> _Task instructions_
What needs reproducing is the run of lines in the data below starting at the line with "の子にはどんな対応が理解しやすいのか、逆に理解" and ending at the line with "che scalda la motivazione.", both ends included. Copy it exactly, without pictures, and add nothing.

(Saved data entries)
····················

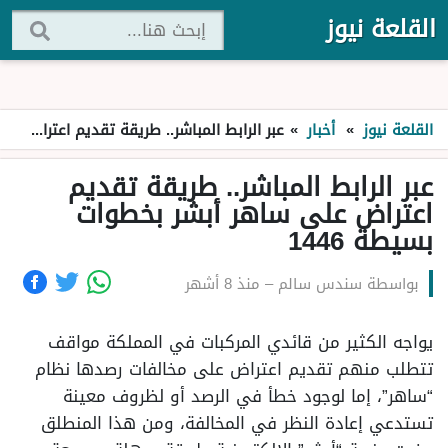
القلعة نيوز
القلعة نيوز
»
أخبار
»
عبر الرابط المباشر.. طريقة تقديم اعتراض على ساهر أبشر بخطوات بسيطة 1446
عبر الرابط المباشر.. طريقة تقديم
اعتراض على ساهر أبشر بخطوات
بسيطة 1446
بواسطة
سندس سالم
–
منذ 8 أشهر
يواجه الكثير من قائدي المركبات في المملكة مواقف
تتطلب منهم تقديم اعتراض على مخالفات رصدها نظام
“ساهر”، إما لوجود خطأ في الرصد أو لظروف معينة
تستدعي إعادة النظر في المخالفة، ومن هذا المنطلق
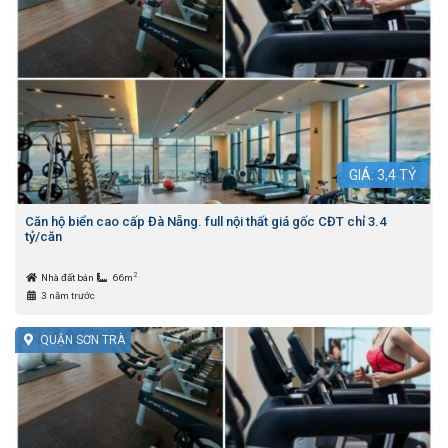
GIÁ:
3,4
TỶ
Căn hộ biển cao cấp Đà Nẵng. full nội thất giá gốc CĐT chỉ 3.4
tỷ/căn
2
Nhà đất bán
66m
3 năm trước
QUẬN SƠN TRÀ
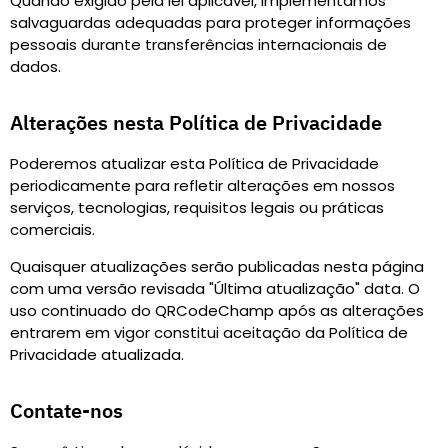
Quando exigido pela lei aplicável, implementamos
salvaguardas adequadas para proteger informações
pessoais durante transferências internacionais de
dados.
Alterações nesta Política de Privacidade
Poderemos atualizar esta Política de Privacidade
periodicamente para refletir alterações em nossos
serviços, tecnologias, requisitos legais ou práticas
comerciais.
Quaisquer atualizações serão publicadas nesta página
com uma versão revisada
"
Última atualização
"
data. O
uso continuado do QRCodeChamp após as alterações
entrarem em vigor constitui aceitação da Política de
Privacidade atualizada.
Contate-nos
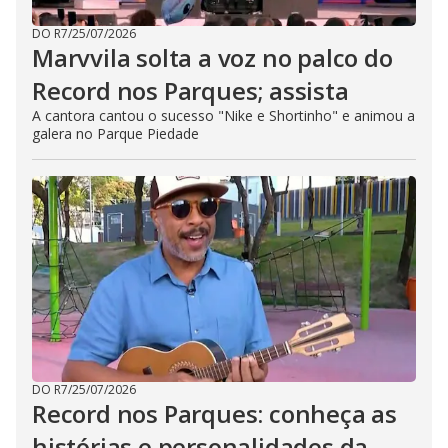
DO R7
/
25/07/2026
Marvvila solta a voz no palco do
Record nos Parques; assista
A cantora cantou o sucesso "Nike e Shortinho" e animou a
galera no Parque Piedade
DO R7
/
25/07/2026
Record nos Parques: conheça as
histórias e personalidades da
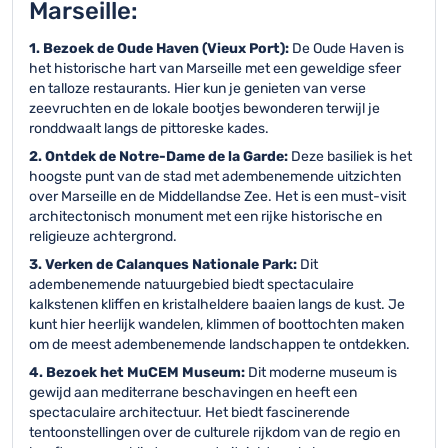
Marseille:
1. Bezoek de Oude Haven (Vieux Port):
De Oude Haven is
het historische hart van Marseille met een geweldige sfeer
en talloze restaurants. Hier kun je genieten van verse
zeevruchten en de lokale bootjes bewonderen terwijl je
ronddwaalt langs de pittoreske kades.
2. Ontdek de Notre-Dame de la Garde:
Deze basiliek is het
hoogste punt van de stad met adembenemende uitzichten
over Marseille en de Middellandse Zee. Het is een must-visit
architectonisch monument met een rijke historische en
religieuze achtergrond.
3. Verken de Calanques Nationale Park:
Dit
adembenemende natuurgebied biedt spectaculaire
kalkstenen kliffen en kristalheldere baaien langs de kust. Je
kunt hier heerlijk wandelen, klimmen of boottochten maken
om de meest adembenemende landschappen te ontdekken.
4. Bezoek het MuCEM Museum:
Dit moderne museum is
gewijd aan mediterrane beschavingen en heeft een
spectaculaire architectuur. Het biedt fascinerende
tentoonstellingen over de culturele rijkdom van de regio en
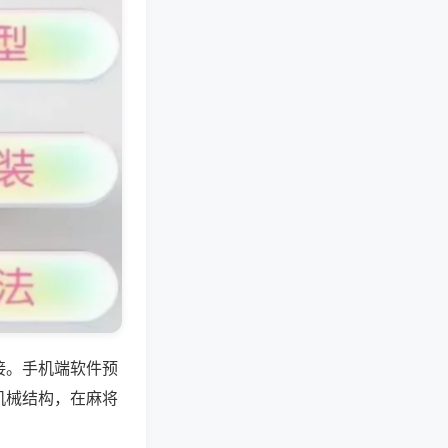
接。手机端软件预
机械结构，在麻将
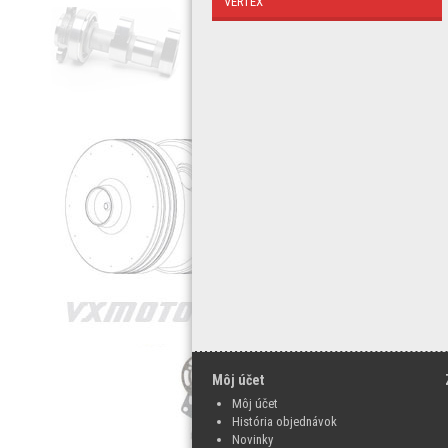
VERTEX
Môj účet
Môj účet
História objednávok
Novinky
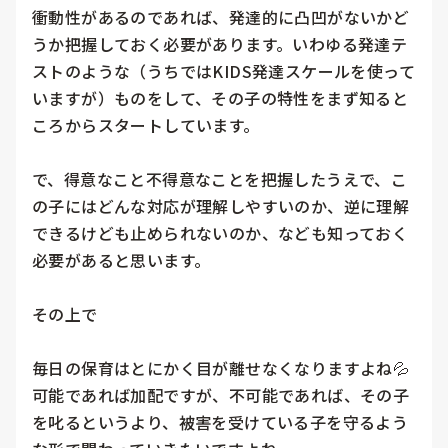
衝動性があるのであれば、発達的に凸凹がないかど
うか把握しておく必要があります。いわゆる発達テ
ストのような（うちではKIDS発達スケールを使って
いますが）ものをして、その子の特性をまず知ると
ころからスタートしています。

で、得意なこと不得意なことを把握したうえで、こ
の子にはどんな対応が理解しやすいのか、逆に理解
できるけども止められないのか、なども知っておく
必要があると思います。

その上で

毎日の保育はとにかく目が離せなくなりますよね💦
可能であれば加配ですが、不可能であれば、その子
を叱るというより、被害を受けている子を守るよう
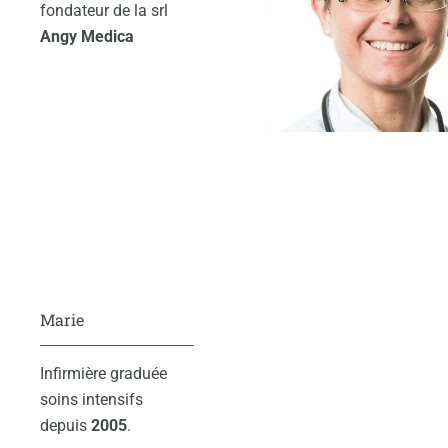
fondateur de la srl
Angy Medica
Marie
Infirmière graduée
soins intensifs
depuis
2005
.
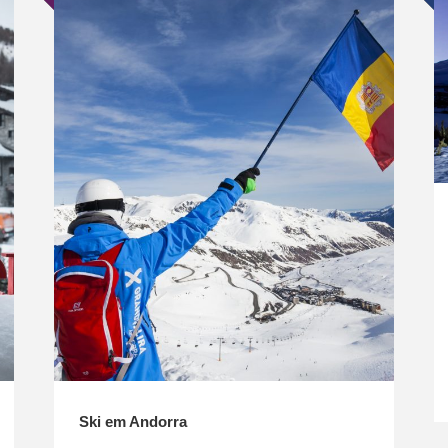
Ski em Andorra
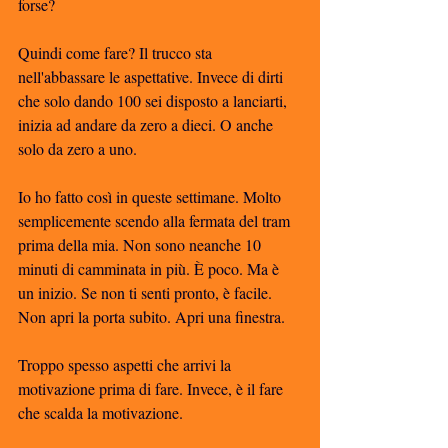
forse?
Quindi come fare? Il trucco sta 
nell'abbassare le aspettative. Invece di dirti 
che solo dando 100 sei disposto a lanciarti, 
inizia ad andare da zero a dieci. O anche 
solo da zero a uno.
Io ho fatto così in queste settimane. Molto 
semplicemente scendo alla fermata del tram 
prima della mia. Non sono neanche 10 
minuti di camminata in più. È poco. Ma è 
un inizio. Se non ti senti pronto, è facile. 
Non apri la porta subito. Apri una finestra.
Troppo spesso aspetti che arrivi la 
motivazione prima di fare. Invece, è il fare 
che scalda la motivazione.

····················

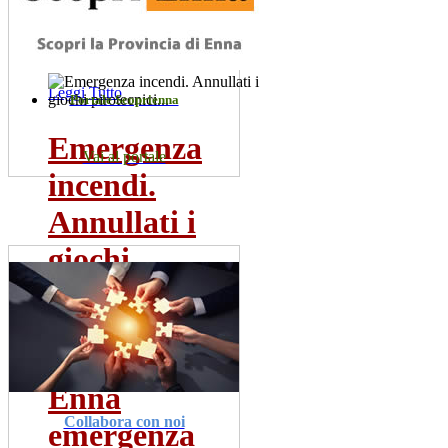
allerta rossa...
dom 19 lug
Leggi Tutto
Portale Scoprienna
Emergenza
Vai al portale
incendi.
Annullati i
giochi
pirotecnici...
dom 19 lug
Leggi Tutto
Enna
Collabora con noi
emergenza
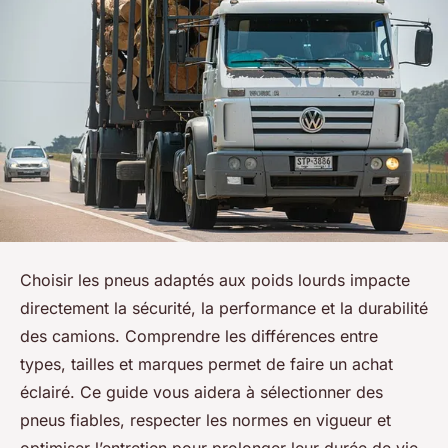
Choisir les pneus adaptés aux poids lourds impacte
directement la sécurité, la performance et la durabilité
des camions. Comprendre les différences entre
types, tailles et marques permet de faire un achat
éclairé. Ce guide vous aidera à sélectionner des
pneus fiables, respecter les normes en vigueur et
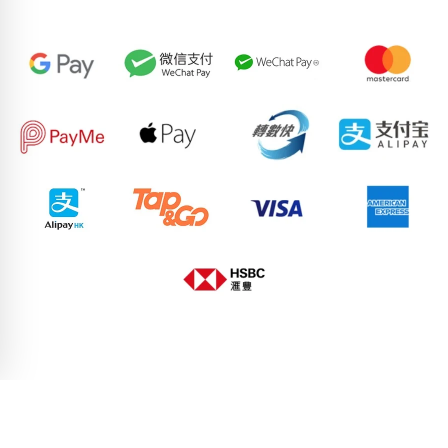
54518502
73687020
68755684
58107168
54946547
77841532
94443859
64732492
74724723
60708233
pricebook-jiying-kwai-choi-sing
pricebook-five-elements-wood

····················

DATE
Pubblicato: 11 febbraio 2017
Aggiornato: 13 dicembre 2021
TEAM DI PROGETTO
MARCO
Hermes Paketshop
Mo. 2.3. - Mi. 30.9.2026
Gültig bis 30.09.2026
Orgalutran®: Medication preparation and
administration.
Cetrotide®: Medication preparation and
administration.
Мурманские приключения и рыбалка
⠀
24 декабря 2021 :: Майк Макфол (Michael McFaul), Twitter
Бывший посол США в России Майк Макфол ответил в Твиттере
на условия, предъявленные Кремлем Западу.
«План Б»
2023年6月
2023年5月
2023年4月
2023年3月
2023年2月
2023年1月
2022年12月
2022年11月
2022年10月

····················

> _Task solution_
の子にはどんな対応が理解しやすいのか、逆に理解
できるけども止められないのか、なども知っておく
必要があると思います。

その上で

毎日の保育はとにかく目が離せなくなりますよね💦
可能であれば加配ですが、不可能であれば、その子
を叱るというより、被害を受けている子を守るよう
fondateur de la srl
Angy Medica
Marie
Infirmière graduée
soins intensifs
depuis
2005
.
Ski em Andorra
forse?
Quindi come fare? Il trucco sta 
nell'abbassare le aspettative. Invece di dirti 
che solo dando 100 sei disposto a lanciarti, 
inizia ad andare da zero a dieci. O anche 
solo da zero a uno.
Io ho fatto così in queste settimane. Molto 
semplicemente scendo alla fermata del tram 
prima della mia. Non sono neanche 10 
minuti di camminata in più. È poco. Ma è 
un inizio. Se non ti senti pronto, è facile. 
Non apri la porta subito. Apri una finestra.
Troppo spesso aspetti che arrivi la 
motivazione prima di fare. Invece, è il fare 
che scalda la motivazione.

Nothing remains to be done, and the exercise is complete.